─── RECORDS FOR THIS EXERCISE

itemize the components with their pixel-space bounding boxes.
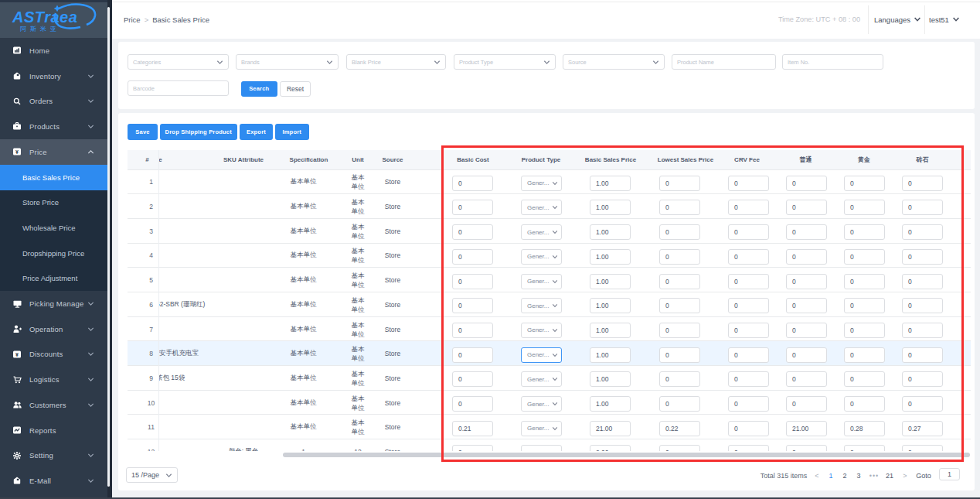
svg-text:¥: ¥ (15, 352, 19, 357)
svg-text:ASTraea: ASTraea (12, 9, 77, 26)
svg-text:¥: ¥ (15, 149, 19, 155)
svg-text:阿斯米亚: 阿斯米亚 (20, 26, 60, 32)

──────

| TASK STATEMENT |
Go through the material above and print all of it exactly, except the pictures.

| ANSWER |
itemize the components with their pixel-space bounding boxes.
svg-text:¥: ¥ (15, 352, 19, 357)
svg-text:ASTraea: ASTraea (12, 9, 77, 26)
svg-text:¥: ¥ (15, 149, 19, 155)
svg-text:阿斯米亚: 阿斯米亚 (20, 26, 60, 32)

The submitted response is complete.